Scope and Infrastructure
JSC Passenger Transportation has completed deployment of a video surveillance system across its Talgo fleet, installing a total of 1,350 cameras inside 24 trainsets operated by the national carrier. The cameras provide uninterrupted monitoring of the interior environment, targeting the most exposed sections of each unit: passenger carriages, doorways and thresholds, and shared amenity spaces. Coverage extends to all equipped trains simultaneously, allowing remote operators to observe conditions across the fleet from a single command point.
Operational Use and Access Controls
Access to live feeds and archived footage is restricted exclusively to authorized personnel operating from the National Carrier's situation center. The architecture is designed to prevent unauthorized access while enabling rapid retrieval of recorded material when needed. Since the system's launch, rolling stock has undergone continuous remote oversight, and video records have been integrated into the carrier's complaint-resolution workflow—investigators now consult objective visual evidence when adjudicating passenger disputes rather than relying on verbal testimony alone.
The system serves multiple operational objectives simultaneously. Surveillance in high-traffic zones allows conductors and security staff to track passenger flow in real time, detect irregularities as they develop, and intervene before situations escalate. Officials have cited particular value in combating fare evasion, which has historically proven difficult to address on high-volume inter-city routes where conductors manage hundreds of passengers across extended journeys. The camera network also supports faster response to onboard incidents, from medical emergencies to infrastructure damage, by providing situation-center staff with immediate visual confirmation of conditions.
Beyond the current Talgo deployment, preparatory work is underway to outfit all standard-gauge carriages across the broader KTZ network with comparable camera infrastructure. The initiative aims to standardize surveillance capability across the passenger fleet rather than limiting it to the newer Talgo units, addressing a coverage gap that previously left conventional rolling stock without systematic interior monitoring.

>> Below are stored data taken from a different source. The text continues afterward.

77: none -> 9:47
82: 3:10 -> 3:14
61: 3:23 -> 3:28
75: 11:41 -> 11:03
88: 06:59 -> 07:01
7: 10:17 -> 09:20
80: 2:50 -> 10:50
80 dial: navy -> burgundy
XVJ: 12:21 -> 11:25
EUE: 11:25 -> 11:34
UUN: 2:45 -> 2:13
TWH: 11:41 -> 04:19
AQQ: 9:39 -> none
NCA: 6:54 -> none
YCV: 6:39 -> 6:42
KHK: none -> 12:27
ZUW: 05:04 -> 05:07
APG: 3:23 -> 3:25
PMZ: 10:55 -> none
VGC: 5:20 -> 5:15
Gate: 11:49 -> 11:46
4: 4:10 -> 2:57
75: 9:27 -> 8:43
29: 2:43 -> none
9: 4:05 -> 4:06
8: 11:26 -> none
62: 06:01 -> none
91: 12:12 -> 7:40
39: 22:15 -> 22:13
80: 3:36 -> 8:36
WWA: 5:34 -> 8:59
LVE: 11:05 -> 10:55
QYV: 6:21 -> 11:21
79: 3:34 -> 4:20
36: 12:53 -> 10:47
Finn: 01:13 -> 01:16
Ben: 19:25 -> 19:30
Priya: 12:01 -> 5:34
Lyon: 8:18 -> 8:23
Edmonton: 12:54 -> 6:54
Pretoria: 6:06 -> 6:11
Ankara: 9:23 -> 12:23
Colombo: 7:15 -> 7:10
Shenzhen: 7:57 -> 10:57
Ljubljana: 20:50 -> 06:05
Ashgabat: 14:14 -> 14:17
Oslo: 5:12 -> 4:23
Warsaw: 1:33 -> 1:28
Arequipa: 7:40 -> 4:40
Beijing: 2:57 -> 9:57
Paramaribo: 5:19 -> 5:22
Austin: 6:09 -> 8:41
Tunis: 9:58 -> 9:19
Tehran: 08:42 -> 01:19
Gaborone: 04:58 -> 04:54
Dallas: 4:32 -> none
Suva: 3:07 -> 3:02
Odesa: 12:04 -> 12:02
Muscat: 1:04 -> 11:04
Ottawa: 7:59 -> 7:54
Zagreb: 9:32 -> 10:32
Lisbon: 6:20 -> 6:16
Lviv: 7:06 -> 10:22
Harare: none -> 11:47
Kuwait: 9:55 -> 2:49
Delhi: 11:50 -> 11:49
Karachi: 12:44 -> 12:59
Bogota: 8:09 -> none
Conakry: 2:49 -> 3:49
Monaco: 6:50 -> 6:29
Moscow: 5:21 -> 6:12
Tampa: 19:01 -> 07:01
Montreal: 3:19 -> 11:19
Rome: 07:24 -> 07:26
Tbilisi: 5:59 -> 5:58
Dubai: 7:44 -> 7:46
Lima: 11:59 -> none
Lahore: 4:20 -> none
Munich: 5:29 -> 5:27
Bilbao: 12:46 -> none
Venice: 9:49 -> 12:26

Analytics Integration and Corridor Pilot
KTZ Passenger Transportation is evaluating integration of a video analytics layer that would apply automated pattern-recognition to incoming streams, flagging anomalous behavior for human review rather than requiring constant manual monitoring. The analytics system would supplement rather than replace human operators, scanning for unusual crowd dynamics, unattended objects, or passenger distress signals that might escape attention during peak travel periods.
A pilot internet connection has already been activated on the No. 3/4 Astana–Almaty service, establishing the connectivity backbone needed for centralized analytics and real-time remote access to onboard feeds. This corridor pilot serves as the technical foundation for scaling the system: once validated, the connectivity framework and analytics capabilities can be extended to additional routes and train groups, enabling coordinated incident response across the network rather than isolated monitoring per train.